Z raportu Black and Veatch wynika, że w następnych pięciu latach na rynek trafi gaz z szeregu instalacji LNG i obniży ceny gazu.
Rozprzestrzenianie się instalacji LNG – stacjonarnych terminali i pływających obiektów do magazynowania i regazyfikacji (FSRU) ma doprowadzić do obniżki cen i ustabilizować rynek przy pomocy rosnącej podaży. Najbardziej prominentny trend to zainteresowanie klientów odchodzeniem od kontraktów długoterminowych na rzecz bardziej elastycznych umów na dostawy gazu skroplonego.
Wzrost podaży LNG miał już sprawić, że w negocjacjach kontraktów gazowych klienci skupiają się na krótkoterminowych warunkach. – Dostępność wolnych ilości gazu wzrosła przy jednoczesnej transformacji struktury cenowej ze względu na wzrost ilości dostępnych ofert – czytamy w raporcie.
Sprawia to, że klienci maja coraz większą swobodę w wyborze i lepszą pozycję w negocjacjach. Powrót wzrostu gospodarczego na świecie ma zwiększyć zapotrzebowanie na LNG. Nadpodaż na rynku ma zniknąć między 2021 a 2025 rokiem.
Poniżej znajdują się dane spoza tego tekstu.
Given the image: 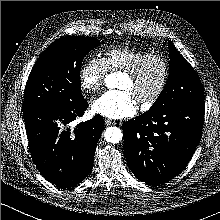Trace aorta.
Masks as SVG:
<instances>
[{"label": "aorta", "mask_w": 220, "mask_h": 220, "mask_svg": "<svg viewBox=\"0 0 220 220\" xmlns=\"http://www.w3.org/2000/svg\"><path fill=\"white\" fill-rule=\"evenodd\" d=\"M105 84L108 88L116 87V78L114 74L105 77ZM105 140L110 143H118L122 139V132L118 127H108L105 130Z\"/></svg>", "instance_id": "obj_1"}]
</instances>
Wtedy pojawi się zapotrzebowanie na kolejne projekty LNG i nową podaż, na co liczą firmy inwestujące w kolejne gazoporty.
Ma to znaczenie dla polskiego terminalu LNG w Świnoujściu, który obecnie posiada przepustowość 5 mld m3 rocznie, która nie jest w pełni wykorzystywana. Jest plan zwiększenia mocy do 7,5 mld m3 rocznie i rozważana jest opcja powiększenia jej do 10 mld m3 na rok. Terminal ma zapewnić LNG Polsce i jej sąsiadom w Europie Środkowo-Wschodniej w ramach koncepcji Bramy Północnej.